**** Available data

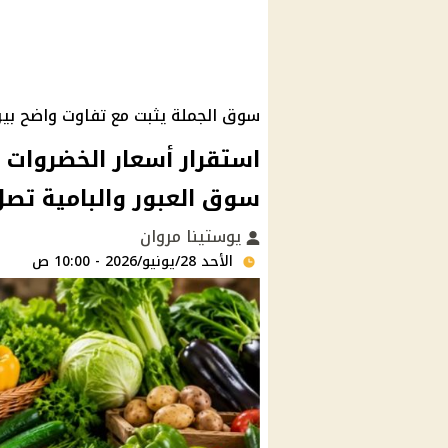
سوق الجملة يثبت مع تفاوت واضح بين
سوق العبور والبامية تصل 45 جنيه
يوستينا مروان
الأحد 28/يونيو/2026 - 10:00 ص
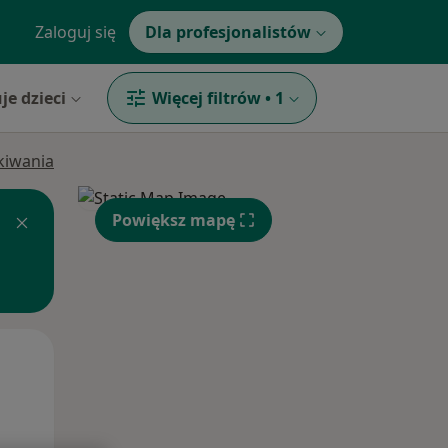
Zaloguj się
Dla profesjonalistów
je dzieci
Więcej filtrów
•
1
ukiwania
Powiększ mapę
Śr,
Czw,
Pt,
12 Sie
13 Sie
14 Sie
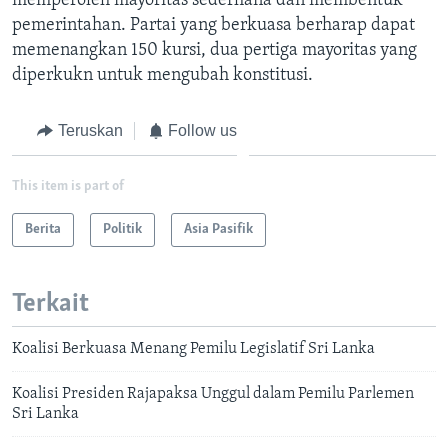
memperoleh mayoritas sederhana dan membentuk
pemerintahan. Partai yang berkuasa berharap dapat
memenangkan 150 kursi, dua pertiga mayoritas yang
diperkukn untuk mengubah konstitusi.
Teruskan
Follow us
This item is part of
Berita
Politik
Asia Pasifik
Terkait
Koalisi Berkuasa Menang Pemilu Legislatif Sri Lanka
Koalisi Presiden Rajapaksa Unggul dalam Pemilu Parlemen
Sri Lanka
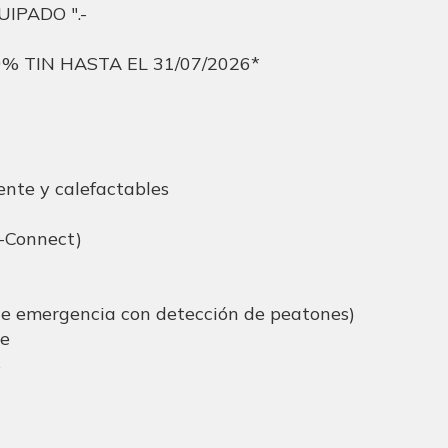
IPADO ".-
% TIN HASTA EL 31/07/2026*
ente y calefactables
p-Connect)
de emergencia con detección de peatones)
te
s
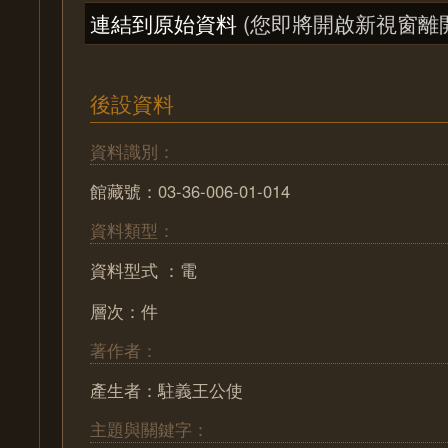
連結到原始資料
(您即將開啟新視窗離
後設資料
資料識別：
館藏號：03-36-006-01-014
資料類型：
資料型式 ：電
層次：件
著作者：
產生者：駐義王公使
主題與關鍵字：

********

## Exercise objective
Lines with the word "Lanka" in them should be copied from the preceding records.

## Answer to this exercise
Koalisi Berkuasa Menang Pemilu Legislatif Sri Lanka
Sri Lanka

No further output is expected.